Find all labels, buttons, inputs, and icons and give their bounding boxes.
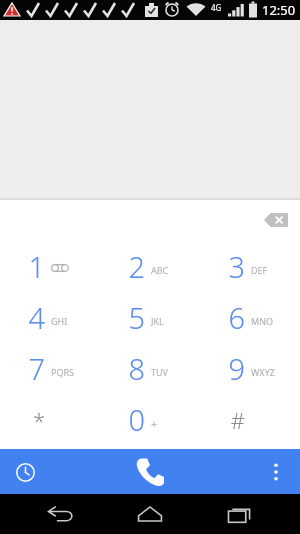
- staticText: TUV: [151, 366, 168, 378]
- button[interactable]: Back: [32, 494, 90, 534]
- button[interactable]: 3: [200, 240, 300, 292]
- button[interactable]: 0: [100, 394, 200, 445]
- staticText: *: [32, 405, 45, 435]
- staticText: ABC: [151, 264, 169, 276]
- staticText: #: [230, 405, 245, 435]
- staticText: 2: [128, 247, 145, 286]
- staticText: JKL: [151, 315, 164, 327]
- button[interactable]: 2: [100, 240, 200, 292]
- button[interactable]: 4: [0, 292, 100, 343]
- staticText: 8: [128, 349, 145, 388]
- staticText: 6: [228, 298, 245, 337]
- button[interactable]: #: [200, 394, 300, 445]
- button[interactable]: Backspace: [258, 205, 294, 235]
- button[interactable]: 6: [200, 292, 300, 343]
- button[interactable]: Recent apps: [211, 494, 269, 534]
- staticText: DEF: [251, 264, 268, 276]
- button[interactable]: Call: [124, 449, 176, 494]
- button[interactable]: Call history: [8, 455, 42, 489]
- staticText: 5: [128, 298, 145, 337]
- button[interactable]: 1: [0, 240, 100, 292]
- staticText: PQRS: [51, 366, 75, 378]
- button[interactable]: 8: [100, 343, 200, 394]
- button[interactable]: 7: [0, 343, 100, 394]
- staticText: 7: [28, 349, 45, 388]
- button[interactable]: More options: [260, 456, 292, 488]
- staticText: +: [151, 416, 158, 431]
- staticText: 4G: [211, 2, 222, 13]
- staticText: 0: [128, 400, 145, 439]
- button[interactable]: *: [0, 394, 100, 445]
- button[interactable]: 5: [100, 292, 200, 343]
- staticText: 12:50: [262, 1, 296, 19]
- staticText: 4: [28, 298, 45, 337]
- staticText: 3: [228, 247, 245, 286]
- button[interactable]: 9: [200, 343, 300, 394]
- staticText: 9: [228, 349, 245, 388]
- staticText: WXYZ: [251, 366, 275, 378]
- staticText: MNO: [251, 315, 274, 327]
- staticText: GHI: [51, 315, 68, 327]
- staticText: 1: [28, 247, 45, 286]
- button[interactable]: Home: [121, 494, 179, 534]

### Task instructions
Your answer should be each line from the entries that includes the string "Call".

### Answer space
- button[interactable]: Call: [124, 449, 176, 494]
- button[interactable]: Call history: [8, 455, 42, 489]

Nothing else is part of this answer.